Coffee disease detection using a robust HSV color‐based segmentation and transfer learning for use on smartphones
Fraol Gelana Waldamichael, Taye Girma Debelee, Yehualashet Megersa Ayano
Abstract
Ethiopia's coffee export accounts for about 34% of all exports for the budget year 2019/2020. Making it the 10th-largest coffee exporter in the world. Coffee diseases cause around 30% loss in production annually. In this paper, we propose an approach for the detection of four classes of coffee leaf diseases, Rust, Miner, Cercospora, and Phoma by using a fast Hue, Saturation, and Value (HSV) color space segmentation and a MobileNetV2 architecture trained by transfer learning. The proposed HSV color segmentation algorithm constitutes of separating the leaf from the background and separating infected spots on the leaf by automatically finding the best threshold value for the Saturation (S) channel of the HSV color space.
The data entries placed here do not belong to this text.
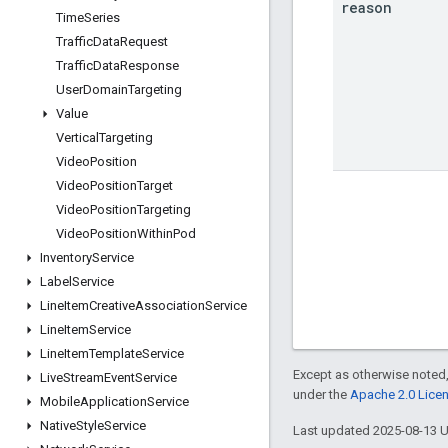
reason
Time
Series
Traffic
Data
Request
Traffic
Data
Response
User
Domain
Targeting
Value
Vertical
Targeting
Video
Position
Video
Position
Target
Video
Position
Targeting
Video
Position
Within
Pod
Inventory
Service
Label
Service
Line
Item
Creative
Association
Service
Line
Item
Service
Line
Item
Template
Service
Except as otherwise noted,
Live
Stream
Event
Service
under the
Apache 2.0 Lice
Mobile
Application
Service
Native
Style
Service
Last updated 2025-08-13 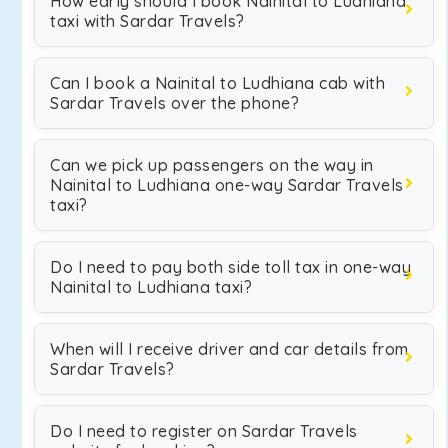
How early should I book Nainital to Ludhiana
taxi with Sardar Travels?
Can I book a Nainital to Ludhiana cab with
Sardar Travels over the phone?
Can we pick up passengers on the way in
Nainital to Ludhiana one-way Sardar Travels
taxi?
Do I need to pay both side toll tax in one-way
Nainital to Ludhiana taxi?
When will I receive driver and car details from
Sardar Travels?
Do I need to register on Sardar Travels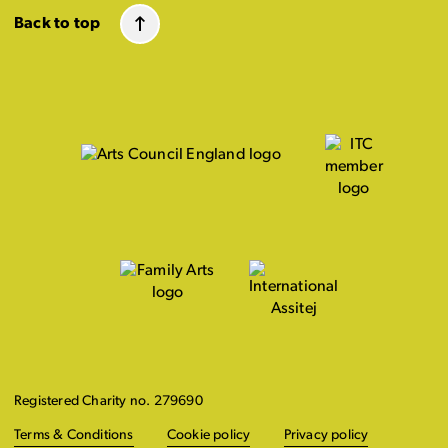
Back to top
Registered Charity no. 279690
Terms & Conditions
Cookie policy
Privacy policy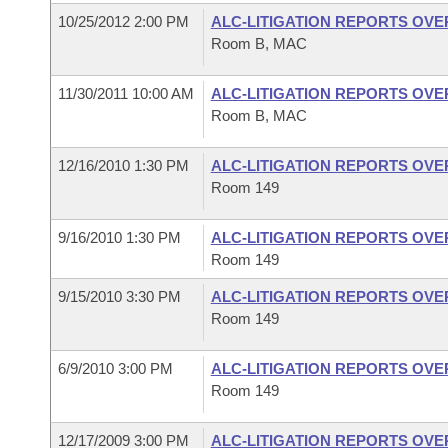
10/25/2012 2:00 PM
ALC-LITIGATION REPORTS OV
Room B, MAC
11/30/2011 10:00 AM
ALC-LITIGATION REPORTS OV
Room B, MAC
12/16/2010 1:30 PM
ALC-LITIGATION REPORTS OV
Room 149
9/16/2010 1:30 PM
ALC-LITIGATION REPORTS OV
Room 149
9/15/2010 3:30 PM
ALC-LITIGATION REPORTS OV
Room 149
6/9/2010 3:00 PM
ALC-LITIGATION REPORTS OV
Room 149
12/17/2009 3:00 PM
ALC-LITIGATION REPORTS OV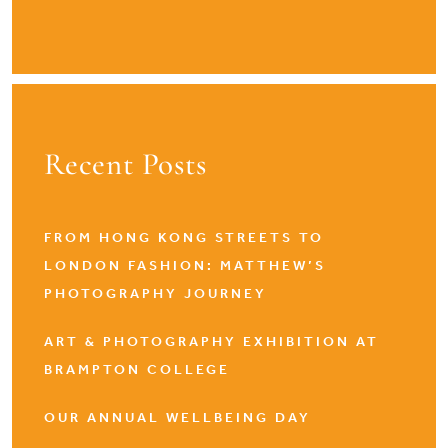
Recent Posts
FROM HONG KONG STREETS TO
LONDON FASHION: MATTHEW’S
PHOTOGRAPHY JOURNEY
ART & PHOTOGRAPHY EXHIBITION AT
BRAMPTON COLLEGE
OUR ANNUAL WELLBEING DAY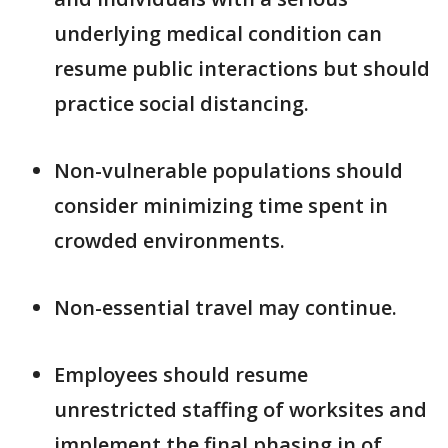
underlying medical condition can
resume public interactions but should
practice social distancing.
Non-vulnerable populations should
consider minimizing time spent in
crowded environments.
Non-essential travel may continue.
Employees should resume
unrestricted staffing of worksites and
implement the final phasing in of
The algorithm was compared to the YCgCr and k-means algorithms, in terms of Mean Intersection Over Union and F1-Score. The proposed HSV segmentation algorithm outperformed these methods and achieved an MIoU score of 72.13% and an F1 score of 82.54%. The proposed algorithm also outperforms these methods in terms of execution time, taking on average 0.02 s per image for the segmentation of diseased spots from healthy leaf spots. Our MobileNetV2 classifier achieved a 96% average classification accuracy and 96% average precision. The segmentation accuracy and faster execution make the proposed algorithm suitable for deployment on mobile devices and as such has been successfully implemented on smartphones running the Android operating system.